I started working there on May 12, 1969, and my last day was on April 1, 2014, just shy of 45 years. I met a lot of good people there and consider myself fortunate to have been a part of it all.

•••

Liliana Parker, former marketing and sales director for Acento Latino

When Acento Latino was purchased by the paper, I thought the fact (it would) be printed in their press was going to put the little Spanish-language newspaper on another level. I was so proud that I always talked about it in all my speeches in the schools I visited to promote Acento Latino. This motivated many ESL teachers and Spanish teachers from the base to bring their students, children and adults, to make a tour in our press. I was the one who conducted those tours in Spanish. First, for the soldiers who would like to practice Spanish with a different person than their teachers, and second for the children who didn’t speak English. I thought this would touch the heart of at least one to become a journalist.

•••

Melissa (Engle) Willett, journalist at the Observer from 2004-2007.

After graduating college, I accepted a position at The Fayetteville Observer in a city where I knew no one. It was my first time truly being away from my family — literally a nine-hour drive if I wanted to see them. My stepmom drove down with me to apartment hunt and get a tour of the paper from a then-editor Steve Coffman. Like most who come to Fayetteville, our entrance was via Bragg Boulevard. Needless to say, she wasn’t impressed nor confident she wanted to leave her daughter to cover crime in the city where the main thoroughfare had strip clubs and massage parlors.

Nonetheless, we found a safe apartment in Haymount, near other journalists, and she began warming up to the idea. But it was the after-hours newspaper tour that convinced her I was in the right place, for the right reasons.
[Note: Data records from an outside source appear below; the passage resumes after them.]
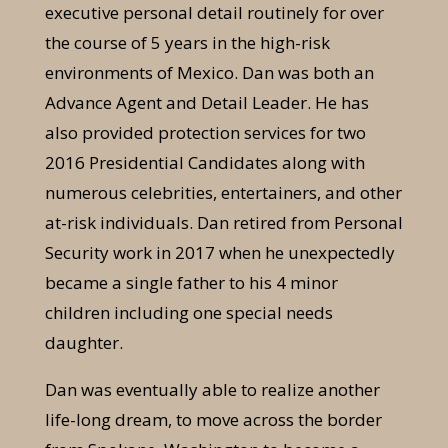
executive personal detail routinely for over
the course of 5 years in the high-risk
environments of Mexico. Dan was both an
Advance Agent and Detail Leader. He has
also provided protection services for two
2016 Presidential Candidates along with
numerous celebrities, entertainers, and other
at-risk individuals. Dan retired from Personal
Security work in 2017 when he unexpectedly
became a single father to his 4 minor
children including one special needs
daughter.
Dan was eventually able to realize another
life-long dream, to move across the border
Steve showed us the large newsroom and research library, the main entry rich with historical memorabilia and then took us to the press room where the paper comes to life. The presses were rolling, the aroma of newsprint filled the air and that massive machine ensured our communities would be informed of their government’s business, Fort Bragg’s comings and goings, school happenings, arrests and court cases, obits and birth announcements, and so much more. It was the presses in motion that changed her mind — she later told me she knew I was part of something bigger than myself, something more important and she knew I would be ok. I’d find that when I’d get homesick, I’d pop into the press room to inhale the smell of newsprint and remember her words.
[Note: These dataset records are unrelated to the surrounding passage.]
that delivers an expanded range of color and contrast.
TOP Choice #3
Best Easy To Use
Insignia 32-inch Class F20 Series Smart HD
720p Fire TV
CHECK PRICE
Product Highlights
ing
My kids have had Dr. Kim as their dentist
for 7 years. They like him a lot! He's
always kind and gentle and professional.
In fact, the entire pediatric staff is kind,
After my first front-page story was published, I received a framed set of the printing plates from that day’s edition. In 2007, when I left for the Midwest, I adorned each office in which I worked with that frame. It served as a reminder that for a time, I was part of something special and something bigger than myself. For those reasons, among others, Fayetteville and The Observer will always hold a special place in my heart.